INPUT FOR THIS TASK below:

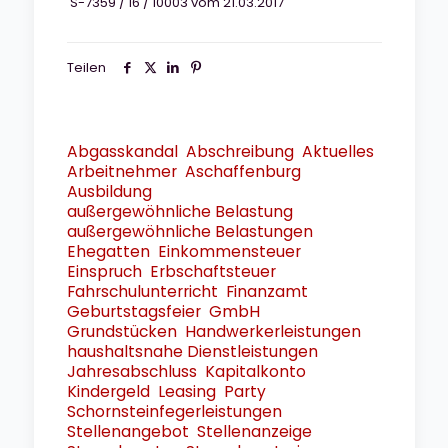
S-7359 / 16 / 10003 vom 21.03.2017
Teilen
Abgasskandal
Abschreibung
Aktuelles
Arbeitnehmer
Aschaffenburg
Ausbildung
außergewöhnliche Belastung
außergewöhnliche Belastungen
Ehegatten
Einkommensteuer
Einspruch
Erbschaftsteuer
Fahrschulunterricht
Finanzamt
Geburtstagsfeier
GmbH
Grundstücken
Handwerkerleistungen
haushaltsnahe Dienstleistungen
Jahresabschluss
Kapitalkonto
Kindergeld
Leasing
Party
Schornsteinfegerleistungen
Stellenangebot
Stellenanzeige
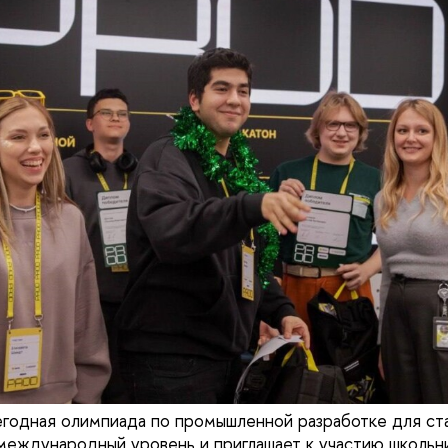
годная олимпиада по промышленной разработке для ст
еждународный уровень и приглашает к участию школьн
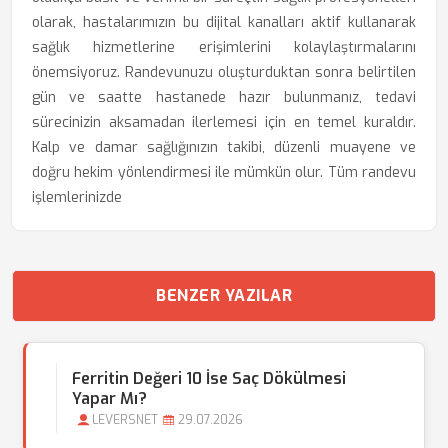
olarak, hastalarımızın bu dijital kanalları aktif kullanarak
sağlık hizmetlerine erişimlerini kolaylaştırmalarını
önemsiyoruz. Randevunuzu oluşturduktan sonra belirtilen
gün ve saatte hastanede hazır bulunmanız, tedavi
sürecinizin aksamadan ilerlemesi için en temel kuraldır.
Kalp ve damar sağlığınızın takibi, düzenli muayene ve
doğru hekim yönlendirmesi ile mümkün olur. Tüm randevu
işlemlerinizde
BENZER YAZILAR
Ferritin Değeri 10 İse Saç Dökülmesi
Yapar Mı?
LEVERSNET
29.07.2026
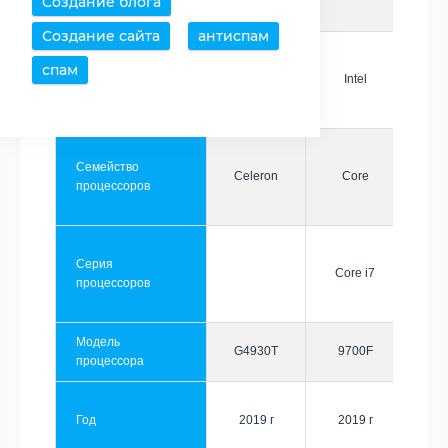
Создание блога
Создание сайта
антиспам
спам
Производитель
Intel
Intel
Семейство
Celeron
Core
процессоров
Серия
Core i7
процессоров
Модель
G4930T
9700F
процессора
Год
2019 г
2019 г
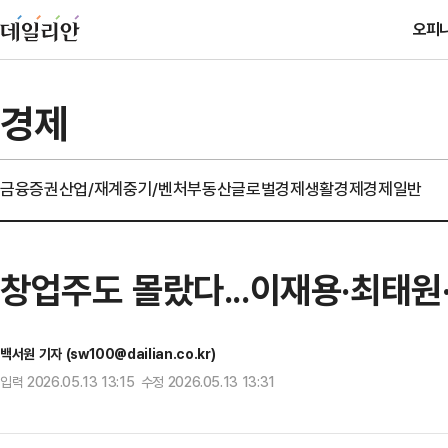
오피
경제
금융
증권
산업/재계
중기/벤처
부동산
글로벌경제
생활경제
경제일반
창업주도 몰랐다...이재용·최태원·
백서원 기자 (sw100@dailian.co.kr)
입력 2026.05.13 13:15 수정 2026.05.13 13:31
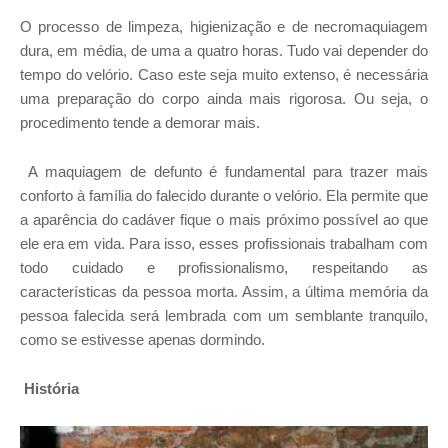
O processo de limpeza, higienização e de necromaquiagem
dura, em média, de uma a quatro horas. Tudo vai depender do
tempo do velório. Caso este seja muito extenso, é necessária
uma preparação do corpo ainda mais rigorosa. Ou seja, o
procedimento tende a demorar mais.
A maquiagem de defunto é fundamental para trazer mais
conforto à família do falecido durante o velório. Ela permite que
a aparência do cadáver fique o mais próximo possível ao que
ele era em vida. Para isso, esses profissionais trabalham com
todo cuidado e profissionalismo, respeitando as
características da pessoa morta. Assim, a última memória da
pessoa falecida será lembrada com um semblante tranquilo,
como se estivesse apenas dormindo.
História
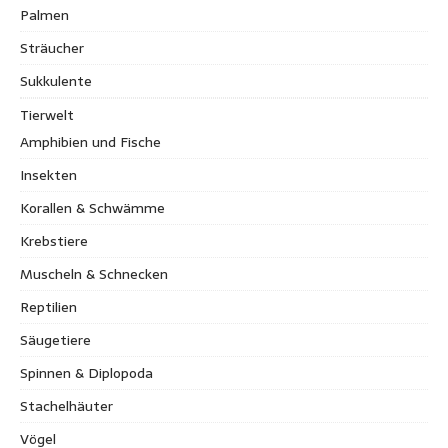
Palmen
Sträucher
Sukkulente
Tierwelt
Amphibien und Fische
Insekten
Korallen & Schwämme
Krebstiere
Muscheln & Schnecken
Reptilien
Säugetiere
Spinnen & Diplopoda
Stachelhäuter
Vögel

End of INPUT FOR THIS TASK.

* [YOUR TASK]: Please quote exactly the run of lines that starts the entries and ends at the line containing "BENZER YAZILAR", leaving out every picture.

* [TASK OUTPUT]:
S-7359 / 16 / 10003 vom 21.03.2017
Teilen
Abgasskandal
Abschreibung
Aktuelles
Arbeitnehmer
Aschaffenburg
Ausbildung
außergewöhnliche Belastung
außergewöhnliche Belastungen
Ehegatten
Einkommensteuer
Einspruch
Erbschaftsteuer
Fahrschulunterricht
Finanzamt
Geburtstagsfeier
GmbH
Grundstücken
Handwerkerleistungen
haushaltsnahe Dienstleistungen
Jahresabschluss
Kapitalkonto
Kindergeld
Leasing
Party
Schornsteinfegerleistungen
Stellenangebot
Stellenanzeige
годная олимпиада по промышленной разработке для ст
еждународный уровень и приглашает к участию школьн
olarak, hastalarımızın bu dijital kanalları aktif kullanarak
sağlık hizmetlerine erişimlerini kolaylaştırmalarını
önemsiyoruz. Randevunuzu oluşturduktan sonra belirtilen
gün ve saatte hastanede hazır bulunmanız, tedavi
sürecinizin aksamadan ilerlemesi için en temel kuraldır.
Kalp ve damar sağlığınızın takibi, düzenli muayene ve
doğru hekim yönlendirmesi ile mümkün olur. Tüm randevu
işlemlerinizde
BENZER YAZILAR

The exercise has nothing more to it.